**DESCRIPTION OF THE TASK**.
A single number is required: the count of lines in the entries below that include the word "each".

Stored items

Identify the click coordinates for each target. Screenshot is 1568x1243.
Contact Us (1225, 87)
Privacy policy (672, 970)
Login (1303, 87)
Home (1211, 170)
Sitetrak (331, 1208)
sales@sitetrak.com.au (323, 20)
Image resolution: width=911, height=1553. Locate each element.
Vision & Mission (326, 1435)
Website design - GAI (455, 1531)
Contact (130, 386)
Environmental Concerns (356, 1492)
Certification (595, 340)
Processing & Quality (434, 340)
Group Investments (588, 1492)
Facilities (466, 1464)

...

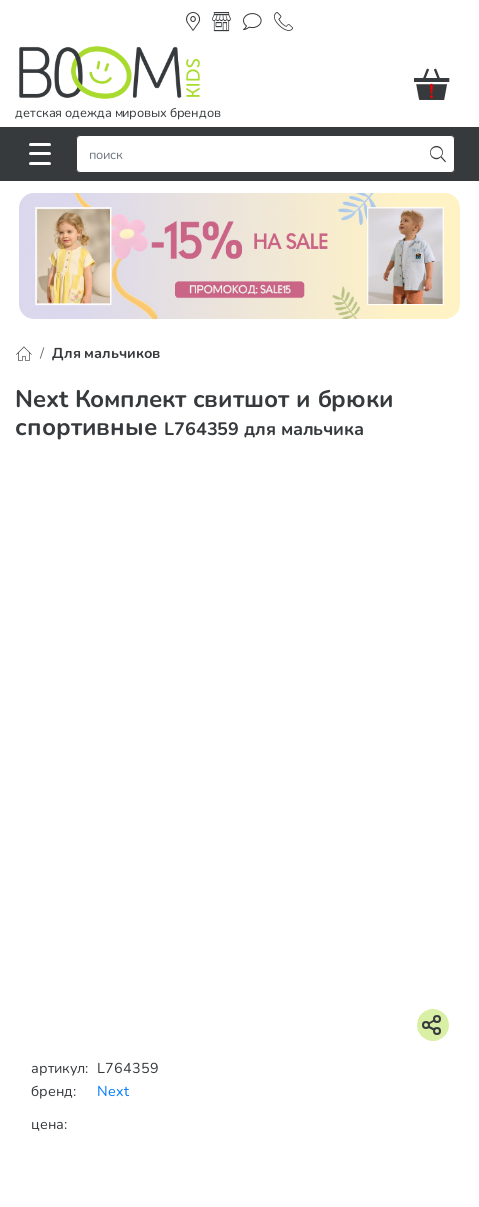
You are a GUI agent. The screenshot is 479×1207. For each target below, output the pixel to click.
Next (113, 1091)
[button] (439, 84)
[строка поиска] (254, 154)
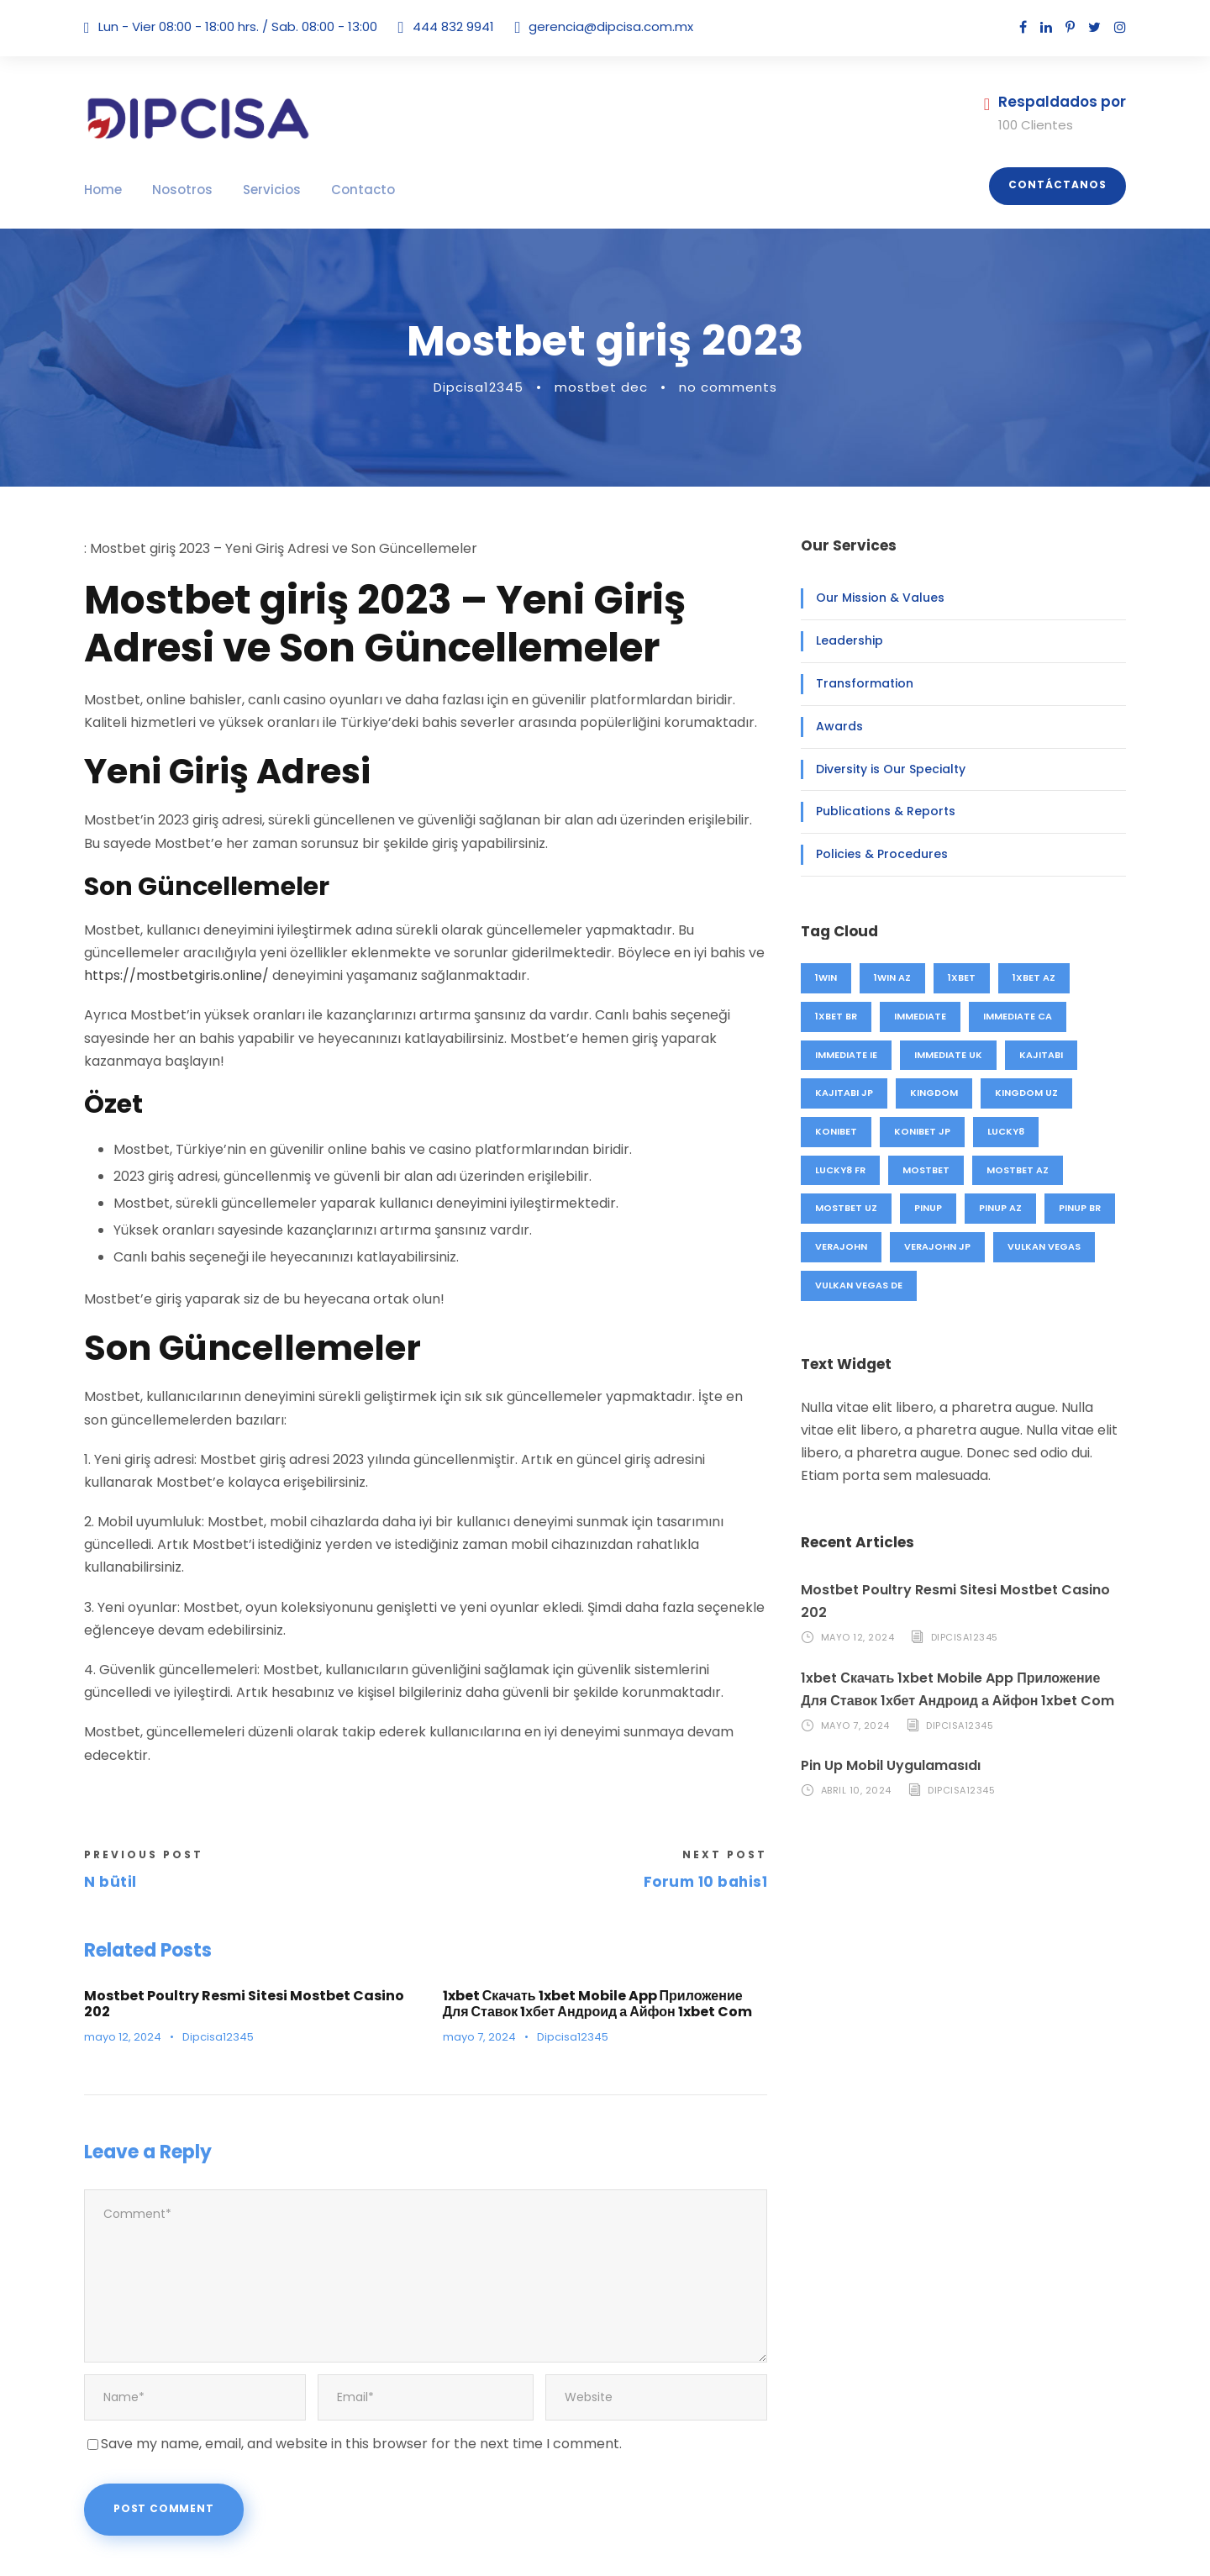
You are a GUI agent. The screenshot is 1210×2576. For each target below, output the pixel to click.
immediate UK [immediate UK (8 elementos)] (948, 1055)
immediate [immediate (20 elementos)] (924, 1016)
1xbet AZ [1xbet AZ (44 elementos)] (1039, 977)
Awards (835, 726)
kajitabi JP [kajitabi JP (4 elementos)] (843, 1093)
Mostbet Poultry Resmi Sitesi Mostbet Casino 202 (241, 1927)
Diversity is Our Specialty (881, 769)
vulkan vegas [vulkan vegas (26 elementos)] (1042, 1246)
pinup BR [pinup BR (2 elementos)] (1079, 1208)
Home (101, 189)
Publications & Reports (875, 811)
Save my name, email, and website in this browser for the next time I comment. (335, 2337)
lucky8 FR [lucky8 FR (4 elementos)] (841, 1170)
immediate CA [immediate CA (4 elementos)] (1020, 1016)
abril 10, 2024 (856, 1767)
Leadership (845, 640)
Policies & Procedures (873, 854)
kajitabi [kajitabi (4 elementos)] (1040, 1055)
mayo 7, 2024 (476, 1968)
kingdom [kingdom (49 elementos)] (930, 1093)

**WORKED SOLUTION**.
4